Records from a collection
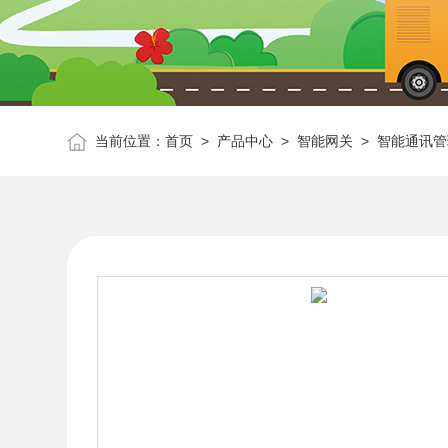
当前位置：
首页
>
产品中心
>
智能网关
>
智能通讯管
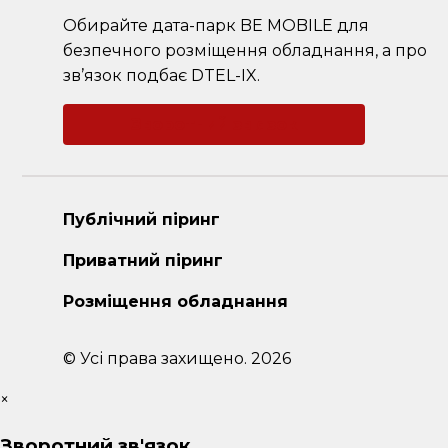
Обирайте дата-парк BE MOBILE для
безпечного розміщення обладнання, а про
зв’язок подбає DTEL-IX.
Зворотний зв'язок
Публічний піринг
Приватний піринг
Розміщення обладнання
© Усі права захищено. 2026
×
Зворотний зв'язок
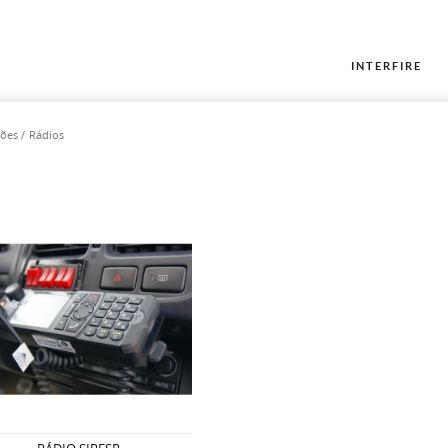
INTERFIRE
ções
Rádios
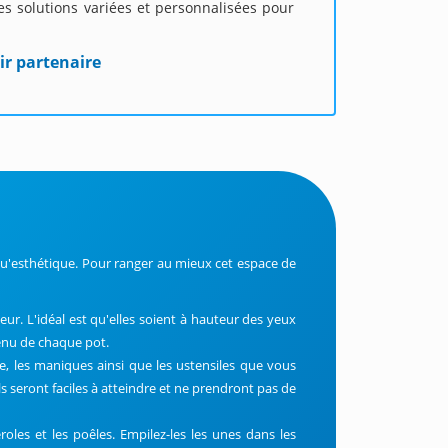
s solutions variées et personnalisées pour
ir partenaire
e qu'esthétique. Pour ranger au mieux cet espace de
ur. L'idéal est qu'elles soient à hauteur des yeux
ntenu de chaque pot.
le, les maniques ainsi que les ustensiles que vous
s seront faciles à atteindre et ne prendront pas de
eroles et les poêles. Empilez-les les unes dans les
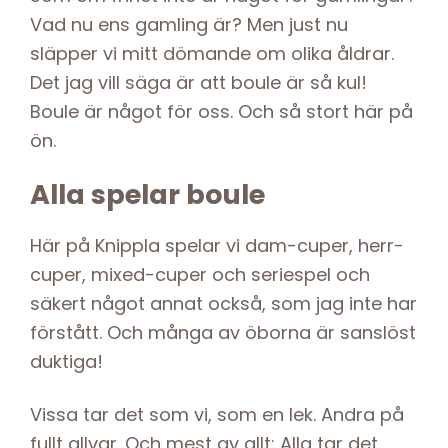
Vad nu ens gamling är? Men just nu
släpper vi mitt dömande om olika åldrar.
Det jag vill säga är att boule är så kul!
Boule är något för oss. Och så stort här på
ön.
Alla spelar boule
Här på Knippla spelar vi dam-cuper, herr-
cuper, mixed-cuper och seriespel och
säkert något annat också, som jag inte har
förstått. Och många av öborna är sanslöst
duktiga!
Vissa tar det som vi, som en lek. Andra på
fullt allvar. Och mest av allt: Alla tar det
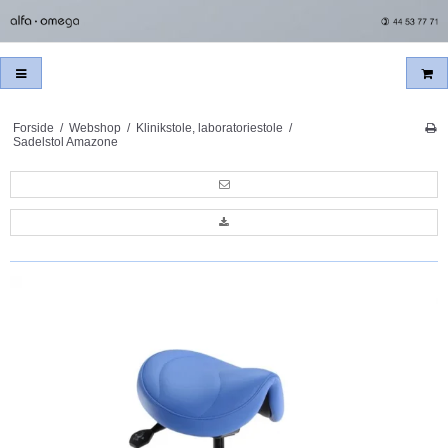
Forside
/
Webshop
/
Klinikstole, laboratoriestole
/
Sadelstol Amazone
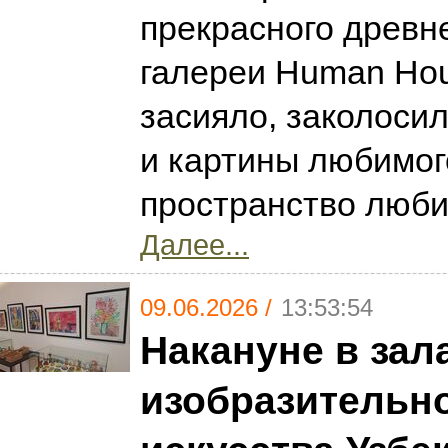
прекрасного древн
галереи Human Hou
засияло, заколосил
и картины любимог
пространство люби
Далее...
09.06.2026 /
13:53:54
Накануне в зал
изобразительн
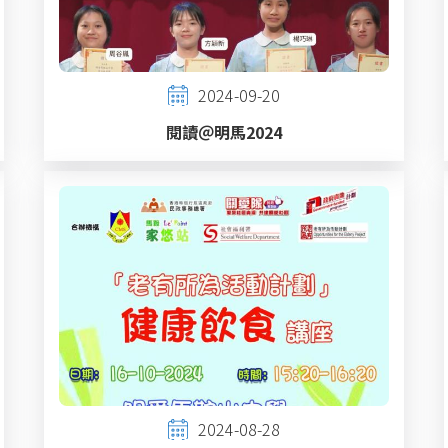
2024-09-20
閱讀＠明馬2024
2024-08-28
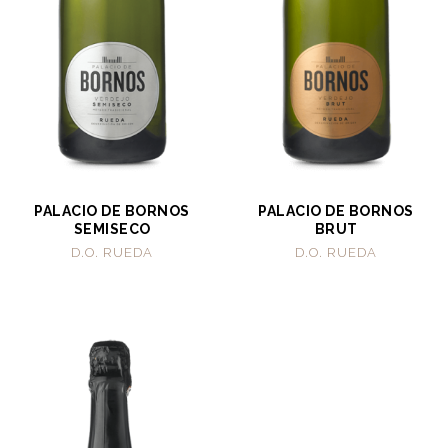
PALACIO DE BORNOS
PALACIO DE BORNOS
SEMISECO
BRUT
D.O. RUEDA
D.O. RUEDA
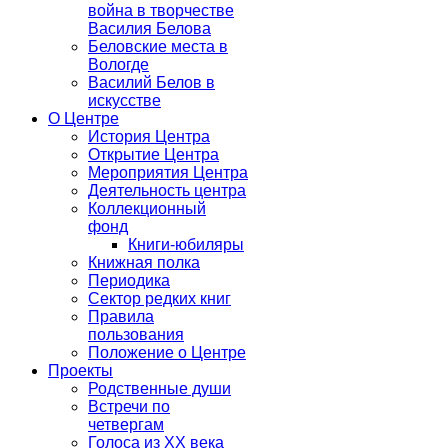
война в творчестве
Василия Белова
Беловские места в
Вологде
Василий Белов в
искусстве
О Центре
История Центра
Открытие Центра
Мероприятия Центра
Деятельность центра
Коллекционный
фонд
Книги-юбиляры
Книжная полка
Периодика
Сектор редких книг
Правила
пользования
Положение о Центре
Проекты
Родственные души
Встречи по
четвергам
Голоса из ХХ века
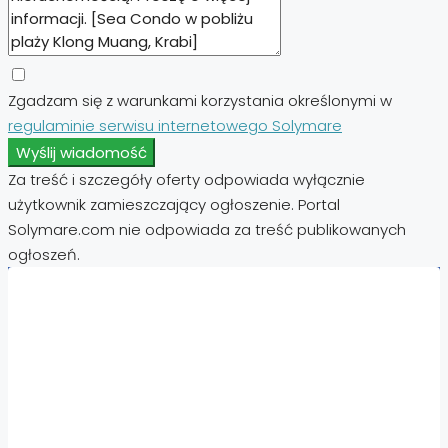
Zgadzam się z warunkami korzystania określonymi w
regulaminie serwisu internetowego Solymare
Wyślij wiadomość
Za treść i szczegóły oferty odpowiada wyłącznie
użytkownik zamieszczający ogłoszenie. Portal
Solymare.com nie odpowiada za treść publikowanych
ogłoszeń.
Nieruchomości:
Nieruchomości Hiszpania
Nieruchomości Emiraty Arabskie Dubaj
Nieruchomości Cypr Północny
Nieruchomości Włochy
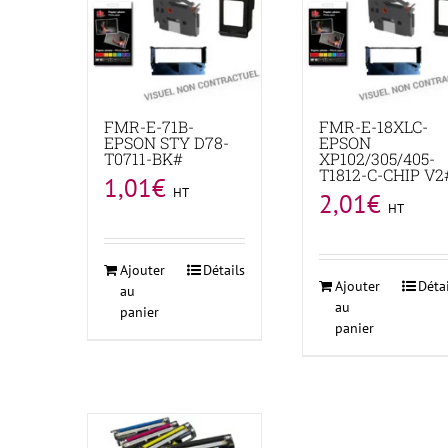
FMR-E-71B-
FMR-E-18XLC-
EPSON STY D78-
EPSON
T0711-BK#
XP102/305/405-
T1812-C-CHIP V2
1,01
€
HT
2,01
€
HT
Ajouter
Détails
Ajouter
Déta
au
au
panier
panier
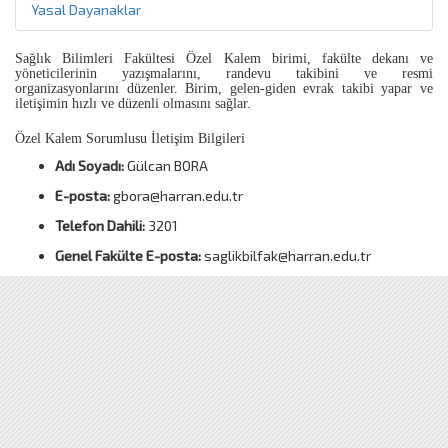
Yasal Dayanaklar
Sağlık Bilimleri Fakültesi Özel Kalem birimi, fakülte dekanı ve
yöneticilerinin yazışmalarını, randevu takibini ve resmi
organizasyonlarını düzenler. Birim, gelen-giden evrak takibi yapar ve
iletişimin hızlı ve düzenli olmasını sağlar.
Özel Kalem Sorumlusu İletişim Bilgileri
Adı Soyadı:
Gülcan BORA
E-posta:
gbora@harran.edu.tr
Telefon Dahili:
3201
Genel Fakülte E-posta:
saglikbilfak@harran.edu.tr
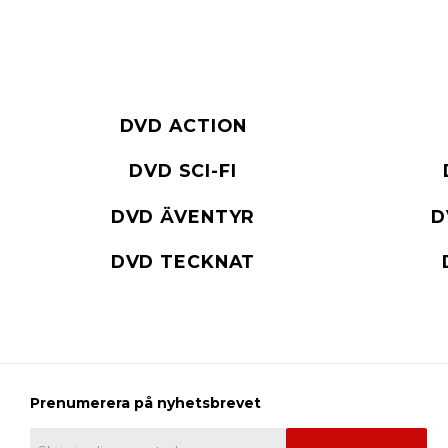
DVD ACTION
DVD SCI-FI
DVD ÄVENTYR
D
DVD TECKNAT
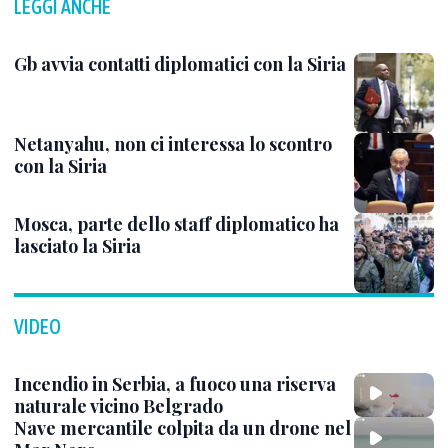
LEGGI ANCHE
Gb avvia contatti diplomatici con la Siria
Netanyahu, non ci interessa lo scontro
con la Siria
Mosca, parte dello staff diplomatico ha
lasciato la Siria
VIDEO
Incendio in Serbia, a fuoco una riserva
naturale vicino Belgrado
Nave mercantile colpita da un drone nel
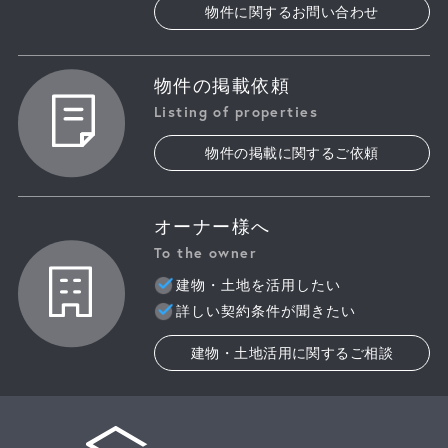
物件に関するお問い合わせ
物件の掲載依頼
Listing of properties
物件の掲載に関するご依頼
オーナー様へ
To the owner
建物・土地を活用したい
詳しい契約条件が聞きたい
建物・土地活用に関するご相談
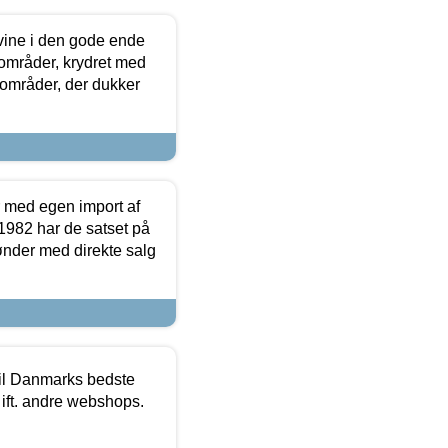
 vine i den gode ende
e områder, krydret med
 områder, der dukker
r med egen import af
i 1982 har de satset på
ønder med direkte salg
 til Danmarks bedste
 ift. andre webshops.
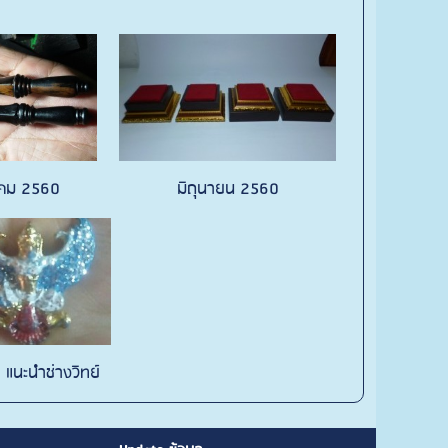
คม 2560
มิถุนายน 2560
แนะนำช่างวิทย์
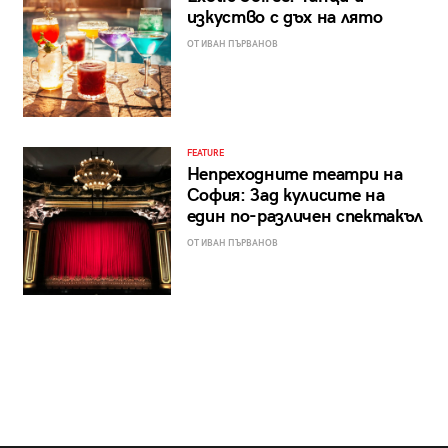
изкуство с дъх на лято
ОТ ИВАН ПЪРВАНОВ
FEATURE
Непреходните театри на
София: Зад кулисите на
един по-различен спектакъл
ОТ ИВАН ПЪРВАНОВ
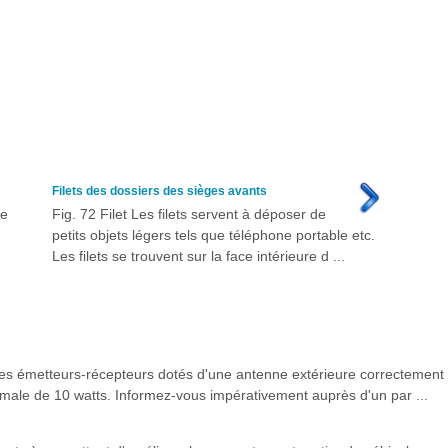
Filets des dossiers des sièges avants
Le
Fig. 72 Filet Les filets servent à déposer de
petits objets légers tels que téléphone portable etc.
Les filets se trouvent sur la face intérieure d ...
es émetteurs-récepteurs dotés d'une antenne extérieure correctement
imale de 10 watts. Informez-vous impérativement auprès d'un par ...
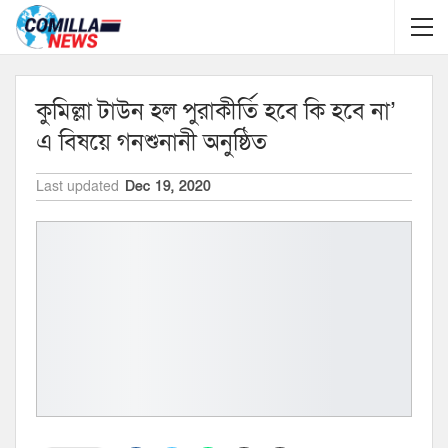
কুমিল্লা টাউন হল পুরাকীর্তি হবে কি হবে না’
এ বিষয়ে গনশুনানী অনুষ্ঠিত
Last updated
Dec 19, 2020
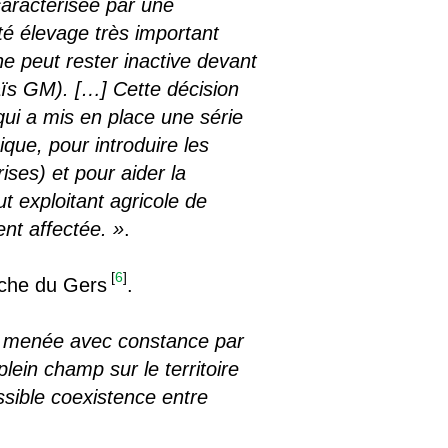
caractérisée par une
té élevage très important
ne peut rester inactive devant
aïs GM). […] Cette décision
ui a mis en place une série
ique, pour introduire les
ises) et pour aider la
ut exploitant agricole de
nt affectée. »
.
[
6
]
arche du Gers
.
he menée avec constance par
ein champ sur le territoire
ssible coexistence entre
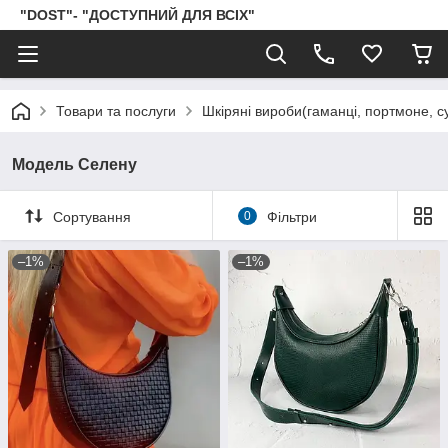
"DOST"- "ДОСТУПНИЙ ДЛЯ ВСІХ"
Товари та послуги
Шкіряні вироби(гаманці, портмоне, сум
Модель Селену
Сортування
0
Фільтри
–1%
–1%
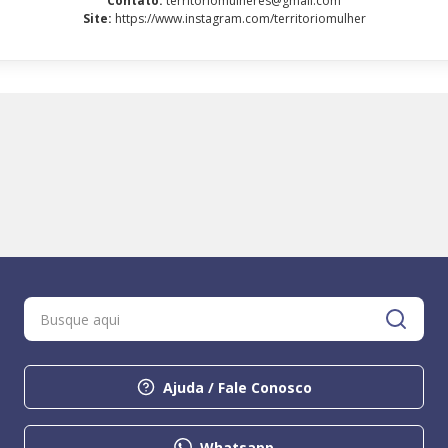
Contato
:
territoriomulheres@gmail.com
Site
:
https://www.instagram.com/territoriomulher
Ajuda / Fale Conosco
Whatsapp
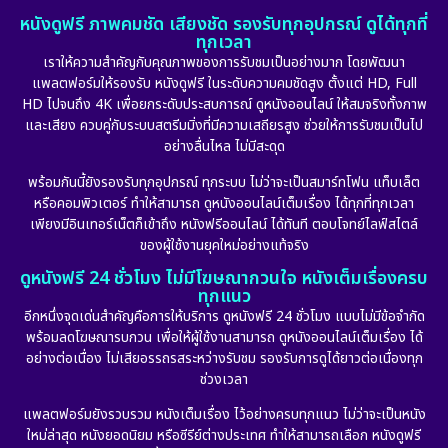
หนังดูฟรี ภาพคมชัด เสียงชัด รองรับทุกอุปกรณ์ ดูได้ทุกที่
ทุกเวลา
เราให้ความสำคัญกับคุณภาพของการรับชมเป็นอย่างมาก โดยพัฒนา
แพลตฟอร์มให้รองรับ หนังดูฟรี ในระดับความคมชัดสูง ตั้งแต่ HD, Full
HD ไปจนถึง 4K เพื่อยกระดับประสบการณ์ ดูหนังออนไลน์ ให้สมจริงทั้งภาพ
และเสียง ควบคู่กับระบบสตรีมมิ่งที่มีความเสถียรสูง ช่วยให้การรับชมเป็นไป
อย่างลื่นไหล ไม่มีสะดุด
พร้อมกันนี้ยังรองรับทุกอุปกรณ์ ทุกระบบ ไม่ว่าจะเป็นสมาร์ทโฟน แท็บเล็ต
หรือคอมพิวเตอร์ ทำให้สามารถ ดูหนังออนไลน์เต็มเรื่อง ได้ทุกที่ทุกเวลา
เพียงมีอินเทอร์เน็ตก็เข้าถึง หนังฟรีออนไลน์ ได้ทันที ตอบโจทย์ไลฟ์สไตล์
ของผู้ใช้งานยุคใหม่อย่างแท้จริง
ดูหนังฟรี 24 ชั่วโมง ไม่มีโฆษณากวนใจ หนังเต็มเรื่องครบ
ทุกแนว
อีกหนึ่งจุดเด่นสำคัญคือการให้บริการ ดูหนังฟรี 24 ชั่วโมง แบบไม่มีข้อจำกัด
พร้อมลดโฆษณารบกวน เพื่อให้ผู้ใช้งานสามารถ ดูหนังออนไลน์เต็มเรื่อง ได้
อย่างต่อเนื่อง ไม่เสียอรรถรสระหว่างรับชม รองรับการดูได้ยาวต่อเนื่องทุก
ช่วงเวลา
แพลตฟอร์มยังรวบรวม หนังเต็มเรื่อง ไว้อย่างครบทุกแนว ไม่ว่าจะเป็นหนัง
ใหม่ล่าสุด หนังยอดนิยม หรือซีรีย์ต่างประเทศ ทำให้สามารถเลือก หนังดูฟรี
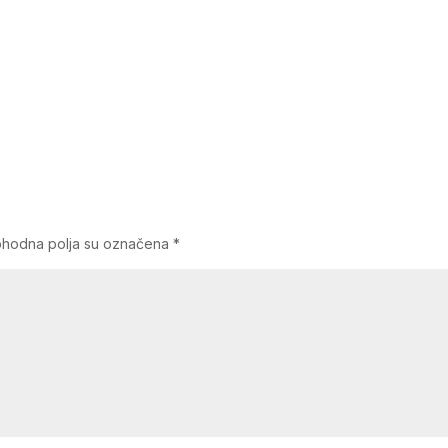
hodna polja su označena
*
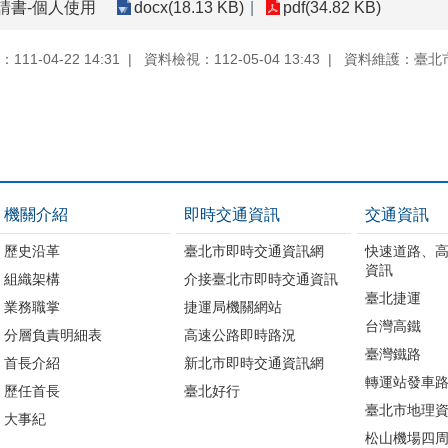
請書-個人使用
docx(18.13 KB)
pdf(34.82 KB)
11-04-22 14:31
資料檢視：112-05-04 13:43
資料維護：臺北
機關介紹
即時交通資訊
交通資訊
歷史沿革
臺北市即時交通資訊網
快速道路、
資訊
組織架構
介接臺北市即時交通資訊
臺北捷運
業務職掌
捷運局機關網站
台灣高鐵
分層負責明細表
高速公路即時路況
臺灣鐵路
首長介紹
新北市即時交通資訊網
轉運站發車
歷任首長
臺北好行
臺北市地理資
大事紀
松山機場四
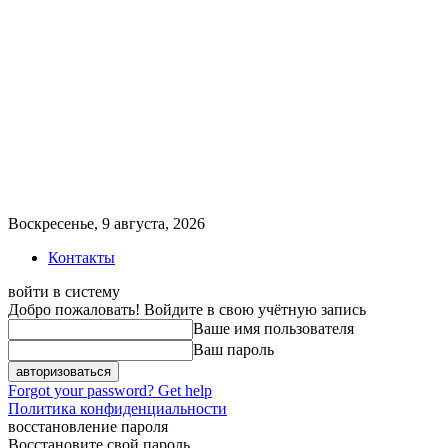
Воскресенье, 9 августа, 2026
Контакты
войти в систему
Добро пожаловать! Войдите в свою учётную запись
Ваше имя пользователя
Ваш пароль
Forgot your password? Get help
Политика конфиденциальности
восстановление пароля
Восстановите свой пароль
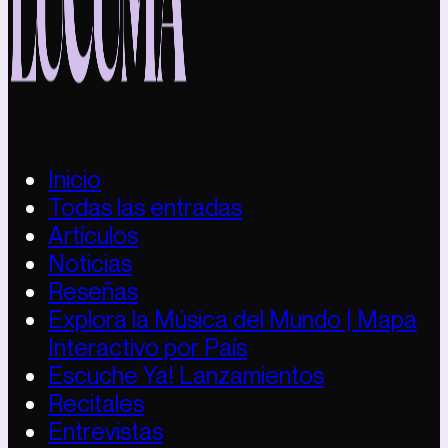
Inicio
Todas las entradas
Artículos
Noticias
Reseñas
Explora la Música del Mundo | Mapa
Interactivo por País
Escuche Ya! Lanzamientos
Recitales
Entrevistas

[WHAT YOU WILL DO]: A verbatim copy of the records is expected, from their first line through the line with "Sağlık Bilimleri Fakültesi", inclusive, with the pictures removed.

[ANSWER SECTION]:
当前位置：
首页
>
产品中心
>
智能网关
>
智能通讯管
Обирайте дата-парк BE MOBILE для
безпечного розміщення обладнання, а про
зв’язок подбає DTEL-IX.
Зворотний зв'язок
Публічний піринг
Приватний піринг
Розміщення обладнання
© Усі права захищено. 2026
×
Зворотний зв'язок
INTERFIRE
ções
Rádios
s solutions variées et personnalisées pour
ir partenaire
e qu'esthétique. Pour ranger au mieux cet espace de
ur. L'idéal est qu'elles soient à hauteur des yeux
ntenu de chaque pot.
le, les maniques ainsi que les ustensiles que vous
s seront faciles à atteindre et ne prendront pas de
eroles et les poêles. Empilez-les les unes dans les
Vad nu ens gamling är? Men just nu
släpper vi mitt dömande om olika åldrar.
Det jag vill säga är att boule är så kul!
Boule är något för oss. Och så stort här på
ön.
Alla spelar boule
Här på Knippla spelar vi dam-cuper, herr-
cuper, mixed-cuper och seriespel och
säkert något annat också, som jag inte har
förstått. Och många av öborna är sanslöst
duktiga!
Vissa tar det som vi, som en lek. Andra på
fullt allvar. Och mest av allt: Alla tar det
Forside
/
Webshop
/
Klinikstole, laboratoriestole
/
Sadelstol Amazone
прекрасного древн
галереи Human Hou
засияло, заколосил
и картины любимог
пространство люби
Далее...
09.06.2026 /
13:53:54
Накануне в зал
изобразительн
2024-09-20
閱讀＠明馬2024
2024-08-28
PALACIO DE BORNOS
PALACIO DE BORNOS
SEMISECO
BRUT
D.O. RUEDA
D.O. RUEDA
война в творчестве
Василия Белова
Беловские места в
Вологде
Василий Белов в
искусстве
О Центре
История Центра
Открытие Центра
Мероприятия Центра
Деятельность центра
Коллекционный
фонд
Книги-юбиляры
Книжная полка
Периодика
Сектор редких книг
Правила
пользования
Положение о Центре
Проекты
Родственные души
Встречи по
четвергам
Голоса из ХХ века
Zgadzam się z warunkami korzystania określonymi w
regulaminie serwisu internetowego Solymare
Wyślij wiadomość
Za treść i szczegóły oferty odpowiada wyłącznie
użytkownik zamieszczający ogłoszenie. Portal
Solymare.com nie odpowiada za treść publikowanych
ogłoszeń.
Nieruchomości:
Nieruchomości Hiszpania
Nieruchomości Emiraty Arabskie Dubaj
Nieruchomości Cypr Północny
Nieruchomości Włochy
FMR-E-71B-
FMR-E-18XLC-
EPSON STY D78-
EPSON
T0711-BK#
XP102/305/405-
T1812-C-CHIP V2
1,01
€
HT
2,01
€
HT
Ajouter
Détails
Ajouter
Déta
au
au
panier
panier
Yasal Dayanaklar
Sağlık Bilimleri Fakültesi Özel Kalem birimi, fakülte dekanı ve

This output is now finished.